▶ What this task involves: Please copy the data below exactly, from its first line through the line holding "Instytucje i Urzędy (177, 729)", and skip the pictures.
■ ■ ■ ■
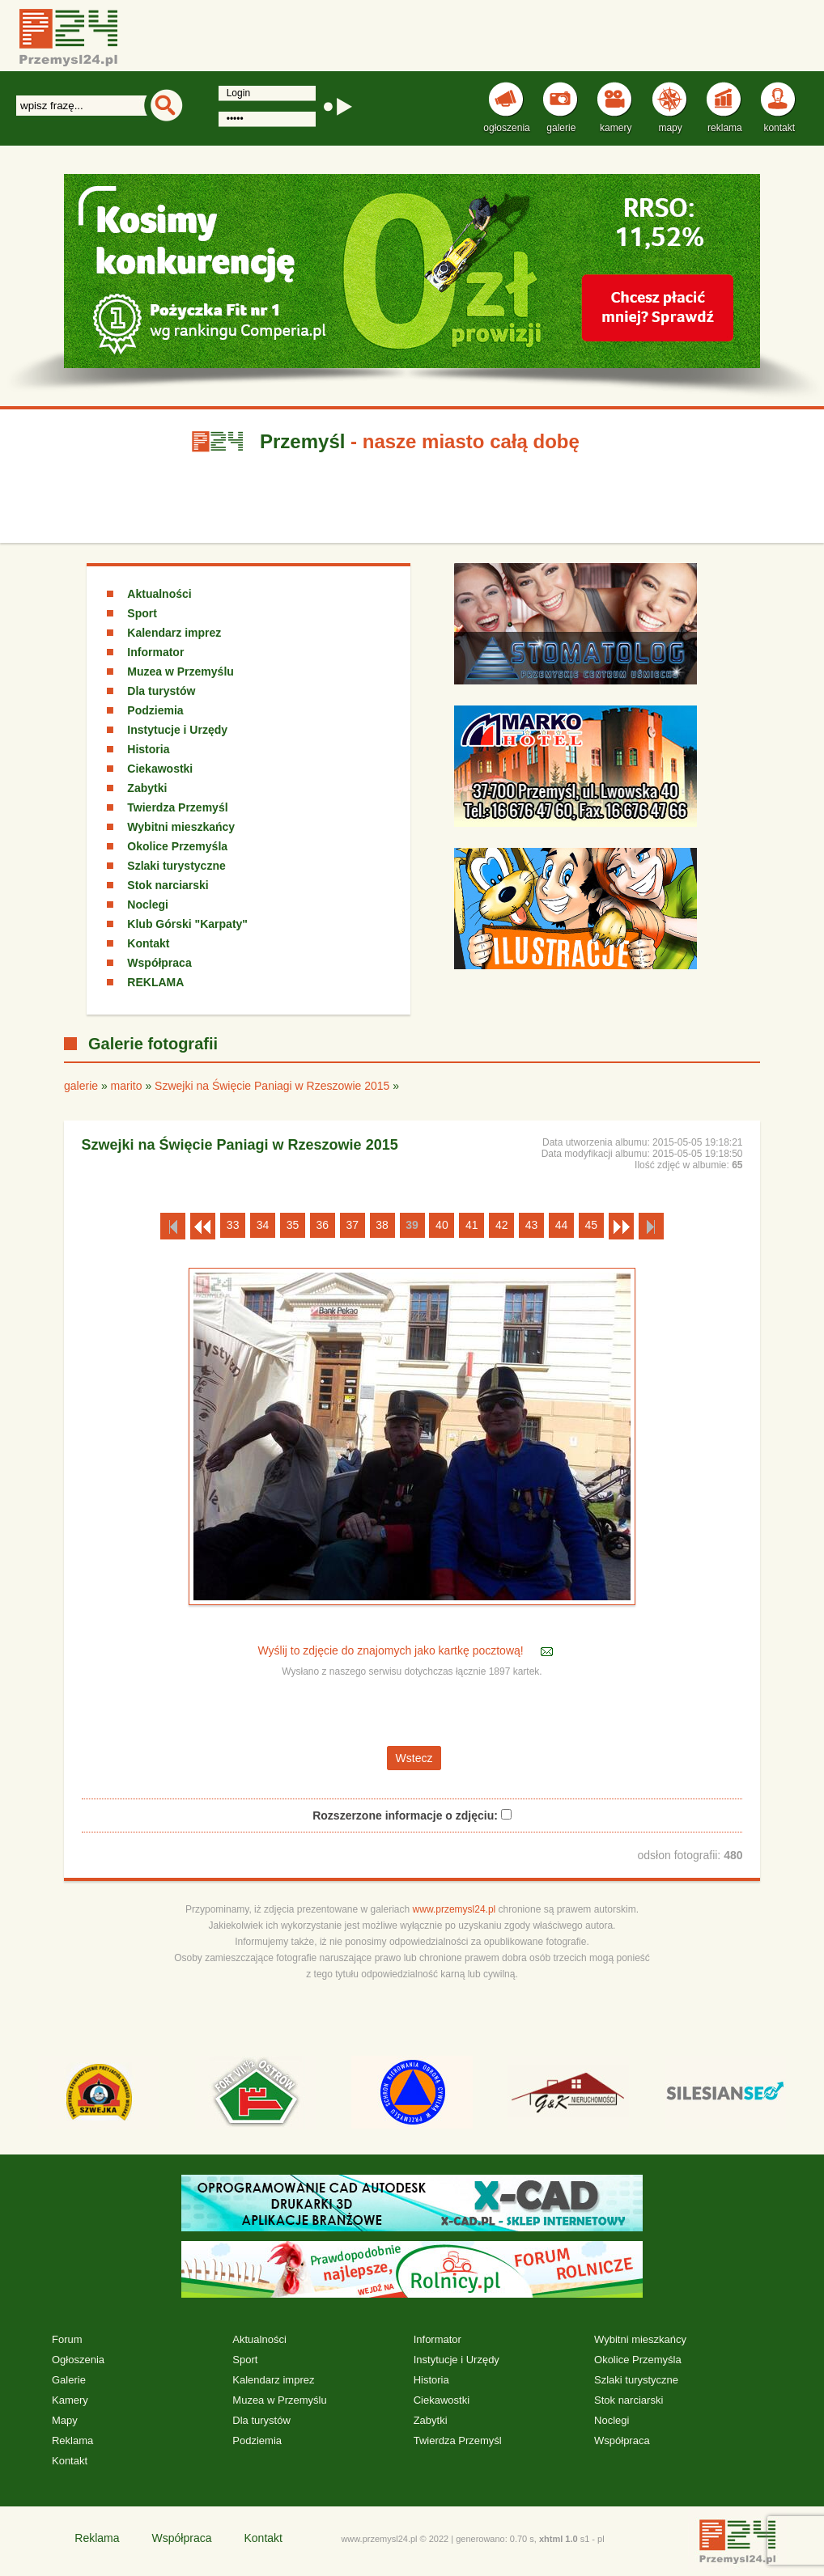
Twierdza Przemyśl (177, 807)
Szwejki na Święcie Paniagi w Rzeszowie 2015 (272, 1085)
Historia (148, 749)
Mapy (65, 2420)
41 (471, 1224)
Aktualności (159, 593)
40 (441, 1224)
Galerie (69, 2380)
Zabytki (147, 788)
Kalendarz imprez (174, 632)
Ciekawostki (160, 768)
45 (591, 1224)
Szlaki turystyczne (176, 865)
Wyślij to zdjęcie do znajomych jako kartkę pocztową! (391, 1650)
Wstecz (414, 1758)
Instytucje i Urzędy (177, 729)
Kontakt (148, 943)
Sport (142, 613)
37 (352, 1224)
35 (293, 1224)
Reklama (72, 2440)
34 (263, 1224)
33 (233, 1224)
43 (531, 1224)
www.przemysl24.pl (454, 1909)
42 (501, 1224)
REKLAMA (155, 982)
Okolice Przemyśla (177, 846)
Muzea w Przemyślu (180, 671)
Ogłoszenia (78, 2360)
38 (382, 1224)
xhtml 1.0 (558, 2539)
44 (561, 1224)
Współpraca (159, 962)
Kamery (70, 2400)
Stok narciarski (167, 885)
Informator (155, 652)
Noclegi (147, 904)
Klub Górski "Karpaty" (187, 923)
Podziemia (155, 710)
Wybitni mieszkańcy (181, 826)
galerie (81, 1085)
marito (126, 1085)
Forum (67, 2339)
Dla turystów (161, 690)
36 (322, 1224)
■ ■ ■ ■
▶ Written answer:
Twierdza Przemyśl (177, 807)
Szwejki na Święcie Paniagi w Rzeszowie 2015 (272, 1085)
Historia (148, 749)
Mapy (65, 2420)
41 (471, 1224)
Aktualności (159, 593)
40 (441, 1224)
Galerie (69, 2380)
Zabytki (147, 788)
Kalendarz imprez (174, 632)
Ciekawostki (160, 768)
45 (591, 1224)
Szlaki turystyczne (176, 865)
Wyślij to zdjęcie do znajomych jako kartkę pocztową! (391, 1650)
Wstecz (414, 1758)
Instytucje i Urzędy (177, 729)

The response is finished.